In the words of my cousin, who inspired a couple of my picks this week, it’s a cool week for pieces about women. Check out these inspiring girl-power pieces on your way to work this week, and mix things up with some small-town storytelling, too.
On your kindle
Olive Kitteridge, by Elizabeth Strout
After reading Blueprints for Building Better Girls, my mom and I, over cups of cocoa and coffee, discussed how much we had liked it. My mother loves stories that are unexpectedly interwoven, where characters silently overlap and the author makes readers pay attention, looking for clues and connections and searching for further opportunities to understand the different characters. And that inspired my pick for this week (another book my mom and I read together): Elizabeth’s Strout’s Pulitzer-prize winning Olive Kitteridge.

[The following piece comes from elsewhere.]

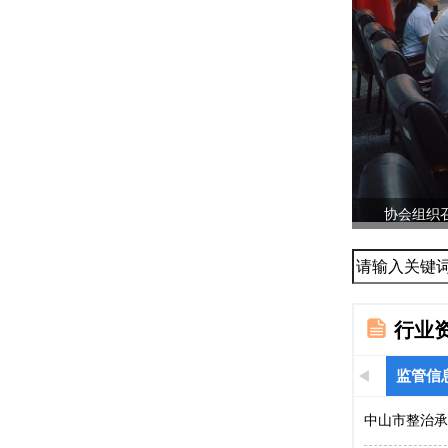
协会组织召
...
行业
监管信
中山市整治承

In this collection of tales, set in a sleepy town on the coast of Maine, Strout expertly connects the town’s inhabitants, focusing time and again on one pivotal character: the town’s flawed, sometimes curmudgeonly, but ultimately good-hearted math teacher, Olive Kitteredge. We struggle with Olive as she watches her town, her neighbors, and her family grow and change. Strout’s depiction of small-town New England life and her mastery of voice (evidenced particularly in her title character) will make these pages race by.
On your smartphone
All The Single Ladies, by Kate Bolick
In just under 12,000 words, Bolick addresses the condition of the modern American single woman, raising issues ranging from ticking biological clocks to the disproportionate number of working women holding executive positions to the idea of single-sex housing for adults. I spent last week reading this Atlantic article at lunch and between worktime tasks, captivated by the friendly, personal tone of Bolick’s exquisitely-researched piece. This is a must-read for all the ladies—single or otherwise.
On a podcast
This video, first brought to my attention by my cousin last week, has been steadily gaining popularity since its Facebook debut on September 21. The video opens with a list of media-centered statistics, which delineate just how much time American youths spend watching TV, using the Internet, and reading magazines. Cut to a provocative scene from Gossip Girl, followed by a montage of young women in highly-sexualized positions.
Take eight minutes to listen to experts and everyday people weigh in on the pressures and expectations the media has placed on our young women—and learn what other women can do to help change the harmful imagery and messages.
Old school
A Room of One’s Own, by Virginia Woolf
In keeping with this week’s girl-power theme, I turn to the famous essay of a classic feminist: Virginia Woolf. As an English major, admitting that I do not care for Woolf’s fiction is tantamount to blasphemy—nearly half my college courses featured To The Lighthouse on their syllabi—but I happen to love her critical writing.
If you, like I, have not picked up A Room of One’s Own since high school, invest the time on your commute this week: the extended essay, based on a series of lectures Woolf gave regarding women’s education, women’s writing, and other female-centered topics, is still fascinating—and even applicable—today.